The underlying misconception is that a currency that floats in price represents the free market in action while a currency that is fixed in price is antithetical to the free market. The reverse is true.

This is because each country’s currency is also part of its non-interest-bearing national debt. When the value of the debt freely floats, its price is determined by the 11 voting members of the Federal Reserve’s open-market committee, meeting in secret. When the value of the currency is fixed to gold, the Fed cannot change its price because of the discipline of the marketplace. That is, everyone in the market has a vote on whether the Fed is producing too many dollars, or not enough of them.

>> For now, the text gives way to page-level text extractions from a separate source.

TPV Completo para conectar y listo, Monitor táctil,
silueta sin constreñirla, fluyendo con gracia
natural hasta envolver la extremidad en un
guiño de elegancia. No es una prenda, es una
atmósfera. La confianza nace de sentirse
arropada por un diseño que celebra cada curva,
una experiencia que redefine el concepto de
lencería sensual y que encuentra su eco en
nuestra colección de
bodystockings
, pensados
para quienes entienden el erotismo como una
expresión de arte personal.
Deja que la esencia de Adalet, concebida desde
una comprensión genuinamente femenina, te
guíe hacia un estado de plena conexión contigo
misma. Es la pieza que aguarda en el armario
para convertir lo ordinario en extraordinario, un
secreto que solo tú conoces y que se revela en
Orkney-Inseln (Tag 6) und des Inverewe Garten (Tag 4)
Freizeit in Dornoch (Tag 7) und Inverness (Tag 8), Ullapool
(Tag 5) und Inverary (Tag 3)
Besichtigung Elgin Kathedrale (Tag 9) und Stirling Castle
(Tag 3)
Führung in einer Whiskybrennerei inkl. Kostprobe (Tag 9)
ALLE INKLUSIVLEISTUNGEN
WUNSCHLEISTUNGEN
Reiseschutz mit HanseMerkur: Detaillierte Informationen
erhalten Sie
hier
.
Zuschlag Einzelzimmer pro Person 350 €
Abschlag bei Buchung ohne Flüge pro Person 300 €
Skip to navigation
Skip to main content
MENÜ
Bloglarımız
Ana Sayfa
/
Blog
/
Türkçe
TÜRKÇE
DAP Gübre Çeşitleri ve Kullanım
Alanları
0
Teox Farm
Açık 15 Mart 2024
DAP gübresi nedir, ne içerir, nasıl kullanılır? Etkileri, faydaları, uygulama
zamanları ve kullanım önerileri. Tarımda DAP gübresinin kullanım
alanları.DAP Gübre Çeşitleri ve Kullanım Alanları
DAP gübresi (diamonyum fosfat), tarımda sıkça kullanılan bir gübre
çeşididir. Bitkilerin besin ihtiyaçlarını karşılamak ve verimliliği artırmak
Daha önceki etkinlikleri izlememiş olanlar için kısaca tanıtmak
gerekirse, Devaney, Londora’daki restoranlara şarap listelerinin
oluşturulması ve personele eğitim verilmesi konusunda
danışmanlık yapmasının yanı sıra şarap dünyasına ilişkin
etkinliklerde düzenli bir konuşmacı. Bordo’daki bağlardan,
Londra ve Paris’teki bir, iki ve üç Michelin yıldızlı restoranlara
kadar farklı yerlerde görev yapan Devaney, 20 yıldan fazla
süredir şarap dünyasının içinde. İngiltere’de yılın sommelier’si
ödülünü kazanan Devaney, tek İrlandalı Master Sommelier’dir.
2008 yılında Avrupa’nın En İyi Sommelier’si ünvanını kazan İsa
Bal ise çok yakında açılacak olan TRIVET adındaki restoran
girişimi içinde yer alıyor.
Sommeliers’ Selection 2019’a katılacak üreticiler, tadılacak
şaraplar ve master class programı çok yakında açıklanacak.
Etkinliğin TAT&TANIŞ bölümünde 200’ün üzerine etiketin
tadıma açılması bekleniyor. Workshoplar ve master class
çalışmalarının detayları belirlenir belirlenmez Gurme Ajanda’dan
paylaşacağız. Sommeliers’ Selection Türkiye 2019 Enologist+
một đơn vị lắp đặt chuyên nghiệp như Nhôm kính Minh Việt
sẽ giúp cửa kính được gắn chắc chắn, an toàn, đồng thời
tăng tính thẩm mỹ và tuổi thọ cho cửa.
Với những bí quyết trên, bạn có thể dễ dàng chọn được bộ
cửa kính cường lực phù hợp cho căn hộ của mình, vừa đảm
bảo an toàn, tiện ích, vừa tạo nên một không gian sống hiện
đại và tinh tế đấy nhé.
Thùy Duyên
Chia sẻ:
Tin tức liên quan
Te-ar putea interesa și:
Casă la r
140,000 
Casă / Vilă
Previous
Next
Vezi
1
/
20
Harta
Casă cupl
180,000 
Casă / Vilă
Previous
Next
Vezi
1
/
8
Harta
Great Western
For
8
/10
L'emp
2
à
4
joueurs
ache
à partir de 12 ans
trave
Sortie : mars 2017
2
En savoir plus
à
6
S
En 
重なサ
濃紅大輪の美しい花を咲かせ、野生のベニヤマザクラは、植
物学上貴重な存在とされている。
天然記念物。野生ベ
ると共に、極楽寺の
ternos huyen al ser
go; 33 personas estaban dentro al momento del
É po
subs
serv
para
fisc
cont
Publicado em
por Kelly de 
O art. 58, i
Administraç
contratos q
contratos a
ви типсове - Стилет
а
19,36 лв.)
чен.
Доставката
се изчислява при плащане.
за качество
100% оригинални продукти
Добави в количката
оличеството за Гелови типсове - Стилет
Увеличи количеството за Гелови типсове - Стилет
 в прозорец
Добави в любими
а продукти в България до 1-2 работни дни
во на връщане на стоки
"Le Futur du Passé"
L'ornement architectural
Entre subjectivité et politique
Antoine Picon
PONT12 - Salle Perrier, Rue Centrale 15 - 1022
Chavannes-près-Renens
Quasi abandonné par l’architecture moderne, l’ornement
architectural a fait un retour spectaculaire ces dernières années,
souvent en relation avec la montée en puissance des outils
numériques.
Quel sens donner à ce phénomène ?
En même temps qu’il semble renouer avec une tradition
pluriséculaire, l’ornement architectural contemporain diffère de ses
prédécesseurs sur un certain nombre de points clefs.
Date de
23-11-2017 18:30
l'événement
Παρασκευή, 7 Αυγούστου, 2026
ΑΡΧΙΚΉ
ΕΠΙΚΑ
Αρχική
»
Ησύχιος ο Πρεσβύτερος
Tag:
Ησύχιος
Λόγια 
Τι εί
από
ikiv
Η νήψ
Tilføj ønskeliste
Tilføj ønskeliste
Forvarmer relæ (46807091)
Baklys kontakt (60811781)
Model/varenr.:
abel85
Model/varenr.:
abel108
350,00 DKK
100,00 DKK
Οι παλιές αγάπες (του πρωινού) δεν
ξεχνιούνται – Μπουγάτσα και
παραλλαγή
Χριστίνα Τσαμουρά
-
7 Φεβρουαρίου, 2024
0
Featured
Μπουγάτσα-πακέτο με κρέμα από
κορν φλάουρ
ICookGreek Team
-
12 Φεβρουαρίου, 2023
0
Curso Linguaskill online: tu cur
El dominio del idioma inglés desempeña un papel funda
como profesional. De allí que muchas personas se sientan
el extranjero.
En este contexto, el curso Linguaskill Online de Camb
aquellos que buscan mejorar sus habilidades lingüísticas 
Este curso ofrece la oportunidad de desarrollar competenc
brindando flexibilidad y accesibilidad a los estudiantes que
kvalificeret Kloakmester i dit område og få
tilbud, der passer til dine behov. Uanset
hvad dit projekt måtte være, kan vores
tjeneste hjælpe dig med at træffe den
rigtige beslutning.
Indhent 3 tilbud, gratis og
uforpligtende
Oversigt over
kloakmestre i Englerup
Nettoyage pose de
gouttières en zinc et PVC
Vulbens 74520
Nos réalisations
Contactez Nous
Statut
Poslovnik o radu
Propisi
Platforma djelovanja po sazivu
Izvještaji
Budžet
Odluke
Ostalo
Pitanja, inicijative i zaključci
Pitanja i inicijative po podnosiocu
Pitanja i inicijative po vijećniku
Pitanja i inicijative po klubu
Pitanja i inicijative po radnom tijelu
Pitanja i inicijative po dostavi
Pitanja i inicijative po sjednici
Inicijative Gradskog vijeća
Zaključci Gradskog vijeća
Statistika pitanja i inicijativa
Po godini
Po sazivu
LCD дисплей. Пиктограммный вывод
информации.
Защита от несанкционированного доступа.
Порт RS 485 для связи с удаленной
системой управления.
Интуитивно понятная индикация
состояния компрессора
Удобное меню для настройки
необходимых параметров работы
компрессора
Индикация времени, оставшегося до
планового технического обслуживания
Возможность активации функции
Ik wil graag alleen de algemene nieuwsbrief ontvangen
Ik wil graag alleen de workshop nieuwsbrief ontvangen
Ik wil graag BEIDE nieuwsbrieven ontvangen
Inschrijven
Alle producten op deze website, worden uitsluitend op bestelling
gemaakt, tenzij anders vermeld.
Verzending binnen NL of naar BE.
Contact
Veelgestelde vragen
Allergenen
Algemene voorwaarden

Keynesian and monetarist economics are correct in noting that gold is obsolete in most of its monetary functions, particularly as a medium of exchange and as a store of value. It remains the most monetary of all commodities, which is why it remains the truest signal of central bank error. When it produces one dollar too many relative to global demand, the price of gold begins an inflationary rise. When it produces too few relative to demand, the gold price begins to a deflationary fall.

Our first Treasury Secretary, Alexander Hamilton, explained this to Congress in 1791, pointing out that a small group of bankers may avoid monetary error for awhile. In times of distress, though, he said it is so much easier to print money than raise taxes that they invariably succumb. When the money is fixed to gold, he pointed out that an extra dollar will be returned to the bank. A gold standard is the most democratic of monetary regimes and the most compatible to a free market.

The chaos Mr. Soros sees is due almost entirely to the accumulated monetary errors the Fed has made in the past six years, particularly its failure to provide dollar liquidity as the gold price was falling by $100 an ounce since December 1996. Fixing the dollar/gold price around $325 an ounce -- as recommended by Jack Kemp and Steve Forbes -- would end the chaos as nothing else could.